The training procedure follows the standard Tianshou workflow, similar to single-agent DQN training:

def train_agent(
    args,
    agent_learn: OffPolicyAlgorithm | None = None,
    agent_opponent: OffPolicyAlgorithm | None = None,
    optim: OptimizerFactory | None = None,
) -> tuple[InfoStats, OffPolicyAlgorithm]:
    """Train the agent using DQN."""
    # ======== Environment Setup =========
    train_envs = DummyVectorEnv([get_env for _ in range(args.num_train_envs)])
    test_envs = DummyVectorEnv([get_env for _ in range(args.num_test_envs)])

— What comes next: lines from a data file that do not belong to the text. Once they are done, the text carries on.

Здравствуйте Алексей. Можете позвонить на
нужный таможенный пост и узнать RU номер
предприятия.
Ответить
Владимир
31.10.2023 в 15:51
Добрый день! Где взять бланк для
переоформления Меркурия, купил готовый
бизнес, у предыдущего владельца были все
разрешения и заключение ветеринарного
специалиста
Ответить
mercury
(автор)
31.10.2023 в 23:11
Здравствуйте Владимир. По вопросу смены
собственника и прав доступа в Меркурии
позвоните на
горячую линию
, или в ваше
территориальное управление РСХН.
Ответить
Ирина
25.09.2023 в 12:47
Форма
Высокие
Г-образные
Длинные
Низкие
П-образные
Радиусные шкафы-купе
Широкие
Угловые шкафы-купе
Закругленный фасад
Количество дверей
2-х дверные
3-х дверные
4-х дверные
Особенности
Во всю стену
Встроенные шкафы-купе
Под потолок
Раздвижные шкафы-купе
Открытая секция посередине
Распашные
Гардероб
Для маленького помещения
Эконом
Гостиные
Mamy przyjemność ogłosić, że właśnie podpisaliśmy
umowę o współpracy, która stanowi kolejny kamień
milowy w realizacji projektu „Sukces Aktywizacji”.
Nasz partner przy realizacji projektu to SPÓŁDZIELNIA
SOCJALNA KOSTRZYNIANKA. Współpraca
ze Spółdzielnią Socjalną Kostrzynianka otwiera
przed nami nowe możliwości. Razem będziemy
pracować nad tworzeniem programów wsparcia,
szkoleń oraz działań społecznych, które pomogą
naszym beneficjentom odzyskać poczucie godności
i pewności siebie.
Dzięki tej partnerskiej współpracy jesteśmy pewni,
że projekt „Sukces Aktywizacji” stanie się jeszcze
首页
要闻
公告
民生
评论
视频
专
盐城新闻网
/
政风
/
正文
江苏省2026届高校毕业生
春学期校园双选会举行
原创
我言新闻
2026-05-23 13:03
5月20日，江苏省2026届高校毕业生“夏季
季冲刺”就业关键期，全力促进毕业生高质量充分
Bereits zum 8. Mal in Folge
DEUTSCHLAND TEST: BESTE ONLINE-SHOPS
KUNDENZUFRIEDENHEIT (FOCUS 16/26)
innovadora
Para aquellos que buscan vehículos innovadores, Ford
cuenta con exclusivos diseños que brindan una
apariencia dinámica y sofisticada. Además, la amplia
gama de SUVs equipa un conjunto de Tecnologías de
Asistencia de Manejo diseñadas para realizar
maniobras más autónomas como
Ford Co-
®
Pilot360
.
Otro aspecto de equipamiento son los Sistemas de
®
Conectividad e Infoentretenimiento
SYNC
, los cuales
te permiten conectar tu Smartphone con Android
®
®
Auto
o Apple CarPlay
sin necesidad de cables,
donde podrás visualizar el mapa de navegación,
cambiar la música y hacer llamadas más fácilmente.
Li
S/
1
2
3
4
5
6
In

    # Set random seeds for reproducibility
    np.random.seed(args.seed)
    torch.manual_seed(args.seed)
    train_envs.seed(args.seed)
    test_envs.seed(args.seed)

    # ======== Agent Setup =========
    marl_algorithm, optim, agents = get_agents(
        args,
        agent_learn=agent_learn,
        agent_opponent=agent_opponent,
        optim=optim,
    )

    # ======== Collector Setup =========
    training_collector = Collector[CollectStats](
        marl_algorithm,
        train_envs,
        VectorReplayBuffer(args.buffer_size, len(train_envs)),
        exploration_noise=True,
    )
    test_collector = Collector[CollectStats](marl_algorithm, test_envs, exploration_noise=True)

    # Collect initial random samples
    training_collector.reset()
    training_collector.collect(n_step=args.batch_size * args.num_train_envs)

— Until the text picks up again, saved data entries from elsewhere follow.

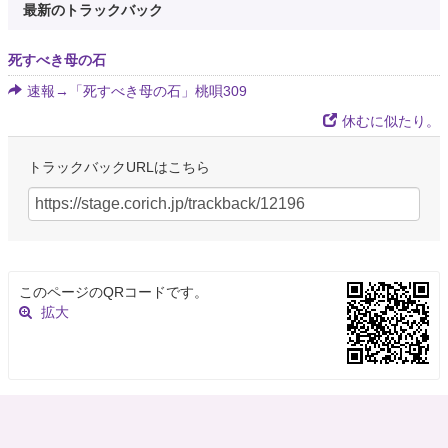
最新のトラックバック
死すべき母の石
速報→「死すべき母の石」桃唄309
休むに似たり。
トラックバックURLはこちら
このページのQRコードです。
拡大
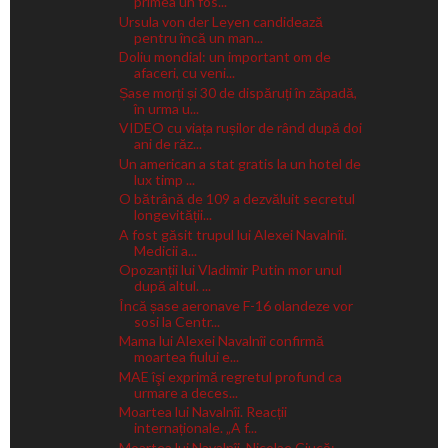
primea un fos...
Ursula von der Leyen candidează
pentru încă un man...
Doliu mondial: un important om de
afaceri, cu veni...
Șase morți și 30 de dispăruți în zăpadă,
în urma u...
VIDEO cu viața rușilor de rând după doi
ani de răz...
Un american a stat gratis la un hotel de
lux timp ...
O bătrână de 109 a dezvăluit secretul
longevității...
A fost găsit trupul lui Alexei Navalnîi.
Medicii a...
Opozanții lui Vladimir Putin mor unul
după altul. ...
Încă șase aeronave F-16 olandeze vor
sosi la Centr...
Mama lui Alexei Navalnîi confirmă
moartea fiului e...
MAE îşi exprimă regretul profund ca
urmare a deces...
Moartea lui Navalnîi. Reacții
internaționale. „A f...
Moartea lui Navalnîi. Nicolae Ciucă:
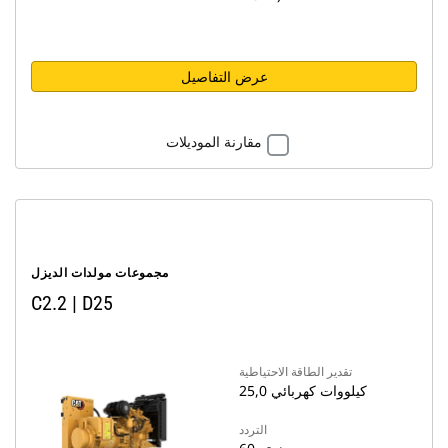
عرض التفاصيل
مقارنة الموديلات
مجموعات مولدات الديزل
C2.2 ‏| D25
تقدير الطاقة الاحتياطية
25,0 كيلووات كهربائي
التردد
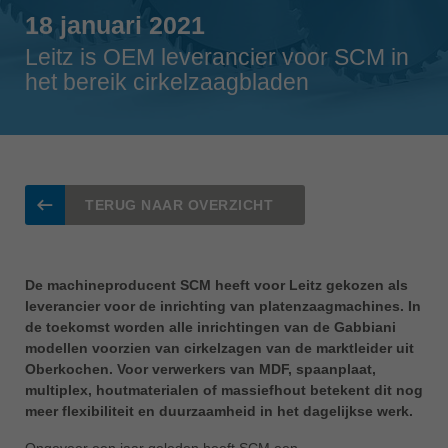
Singapore
18 januari 2021
english
Leitz is OEM leverancier voor SCM in
Slovenija
het bereik cirkelzaagbladen
slovenski
Suomi
english
Taiwan
english
TERUG NAAR OVERZICHT
Türkiye
türkçe
De machineproducent SCM heeft voor Leitz gekozen als
USA
leverancier voor de inrichting van platenzaagmachines. In
english
de toekomst worden alle inrichtingen van de Gabbiani
modellen voorzien van cirkelzagen van de marktleider uit
Việt Nam
Oberkochen. Voor verwerkers van MDF, spaanplaat,
tiếng việt
multiplex, houtmaterialen of massiefhout betekent dit nog
meer flexibiliteit en duurzaamheid in het dagelijkse werk.
中国
中文
Ongeveer een jaar geleden heeft SCM een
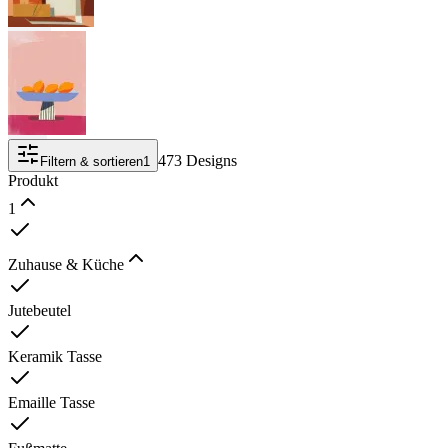
473 Designs
Filtern & sortieren
1
Produkt
1
Zuhause & Küche
Jutebeutel
Keramik Tasse
Emaille Tasse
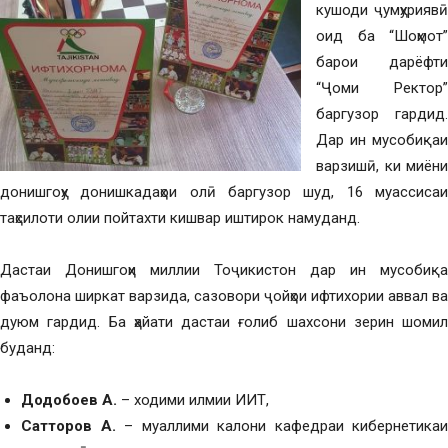
кушоди ҷумҳуриявӣ
оид ба “Шоҳмот”
барои дарёфти
“Ҷоми Ректор”
баргузор гардид.
Дар ин мусобиқаи
варзишӣ, ки миёни
донишгоҳу донишкадаҳои олӣ баргузор шуд, 16 муассисаи
таҳсилоти олии пойтахти кишвар иштирок намуданд.
Дастаи Донишгоҳи миллии Тоҷикистон дар ин мусобиқа
фаъолона ширкат варзида, сазовори ҷойҳои ифтихории аввал ва
дуюм гардид. Ба ҳайати дастаи ғолиб шахсони зерин шомил
буданд:
Додобоев А.
– ходими илмии ИИТ,
Сатторов А.
– муаллими калони кафедраи кибернетикаи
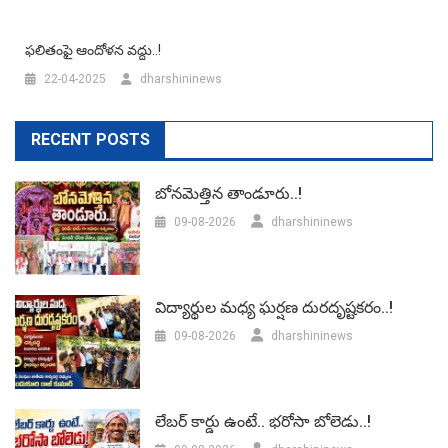
ఫలితంఫై ఆందోళన వద్దు..!
22-04-2025
dharshininews
RECENT POSTS
బోనమెత్తిన తాండూరు..!
09-08-2026
dharshininews
విద్యార్థుల మధ్య ఘర్షణ దురదృష్టకరం..!
09-08-2026
dharshininews
లేబర్‌ కార్డు ఉంటే.. భరోసా బోలెడు..!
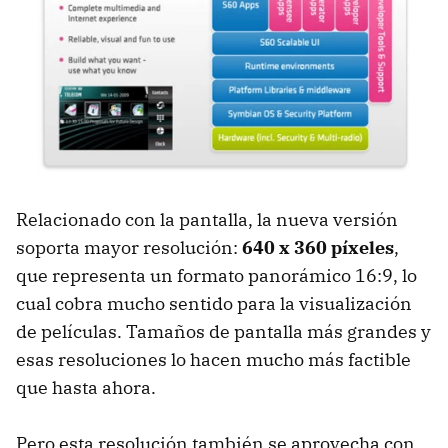
Relacionado con la pantalla, la nueva versión
soporta mayor resolución:
640 x 360 píxeles
,
que representa un formato panorámico 16:9, lo
cual cobra mucho sentido para la visualización
de películas. Tamaños de pantalla más grandes y
esas resoluciones lo hacen mucho más factible
que hasta ahora.
Pero esta resolución también se aprovecha con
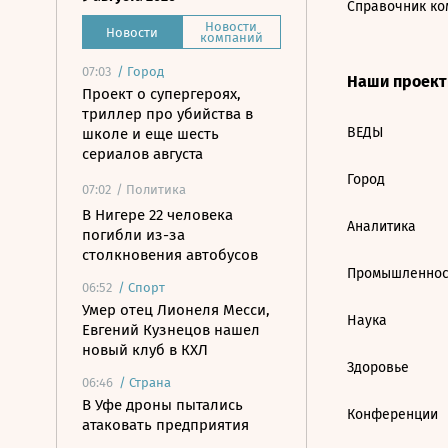
Справочник ко
Новости
Новости
компаний
07:03
/
Город
Наши проек
Проект о супергероях,
триллер про убийства в
ВЕДЫ
школе и еще шесть
сериалов августа
Город
07:02
/ Политика
В Нигере 22 человека
Аналитика
погибли из-за
столкновения автобусов
Промышленнос
06:52
/
Спорт
Умер отец Лионеля Месси,
Наука
Евгений Кузнецов нашел
новый клуб в КХЛ
Здоровье
06:46
/
Страна
В Уфе дроны пытались
Конференции
атаковать предприятия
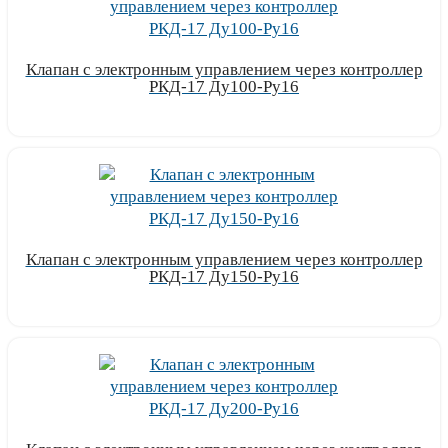
Клапан с электронным управлением через контроллер
РКД-17 Ду100-Ру16
Узнать цену
Клапан с электронным управлением через контроллер
РКД-17 Ду150-Ру16
Узнать цену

    # ======== Logging Setup =========
    log_path = os.path.join(args.logdir, "tic_tac_toe", "dqn")
    writer = SummaryWriter(log_path)
    writer.add_text("args", str(args))
    logger = TensorboardLogger(writer)

    player_agent_id = agents[args.agent_id - 1]

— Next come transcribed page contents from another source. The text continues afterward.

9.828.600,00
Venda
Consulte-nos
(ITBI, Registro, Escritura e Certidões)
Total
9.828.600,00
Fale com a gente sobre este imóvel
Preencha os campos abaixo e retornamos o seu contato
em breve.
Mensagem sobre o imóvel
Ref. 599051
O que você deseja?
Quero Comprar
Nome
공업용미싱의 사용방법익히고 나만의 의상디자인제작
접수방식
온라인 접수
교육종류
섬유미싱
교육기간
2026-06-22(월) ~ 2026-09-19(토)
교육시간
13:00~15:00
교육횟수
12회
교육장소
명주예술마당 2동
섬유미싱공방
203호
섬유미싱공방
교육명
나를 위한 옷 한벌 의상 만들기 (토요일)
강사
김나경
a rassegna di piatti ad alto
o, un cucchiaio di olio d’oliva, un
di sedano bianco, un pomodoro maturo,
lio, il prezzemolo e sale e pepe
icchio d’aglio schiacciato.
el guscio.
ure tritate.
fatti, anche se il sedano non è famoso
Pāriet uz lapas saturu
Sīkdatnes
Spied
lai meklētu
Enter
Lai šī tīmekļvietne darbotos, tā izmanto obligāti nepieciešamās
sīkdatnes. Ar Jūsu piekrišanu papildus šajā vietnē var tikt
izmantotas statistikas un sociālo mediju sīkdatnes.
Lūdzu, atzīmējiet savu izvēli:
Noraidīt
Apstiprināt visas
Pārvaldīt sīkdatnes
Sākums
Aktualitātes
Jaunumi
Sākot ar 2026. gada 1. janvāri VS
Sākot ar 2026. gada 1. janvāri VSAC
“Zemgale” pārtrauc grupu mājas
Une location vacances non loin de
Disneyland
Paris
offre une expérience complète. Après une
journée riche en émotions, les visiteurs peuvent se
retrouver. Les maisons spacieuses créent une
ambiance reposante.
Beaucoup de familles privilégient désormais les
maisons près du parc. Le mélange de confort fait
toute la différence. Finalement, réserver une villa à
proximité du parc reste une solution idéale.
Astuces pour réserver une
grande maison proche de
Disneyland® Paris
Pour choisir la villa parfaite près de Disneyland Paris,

    # ======== Callback Functions =========
    def save_best_fn(policy: Algorithm) -> None:
        """Save the best performing policy."""
        if hasattr(args, "model_save_path") and args.model_save_path:
            model_save_path = args.model_save_path
        else:
            model_save_path = os.path.join(args.logdir, "tic_tac_toe", "dqn", "policy.pth")
        torch.save(policy.get_algorithm(player_agent_id).state_dict(), model_save_path)

    def stop_fn(mean_rewards: float) -> bool:
        """Stop training when target win rate is achieved."""
        return mean_rewards >= args.win_rate

    def reward_metric(rews: np.ndarray) -> np.ndarray:
        """Extract the reward for our learning agent."""
        return rews[:, args.agent_id - 1]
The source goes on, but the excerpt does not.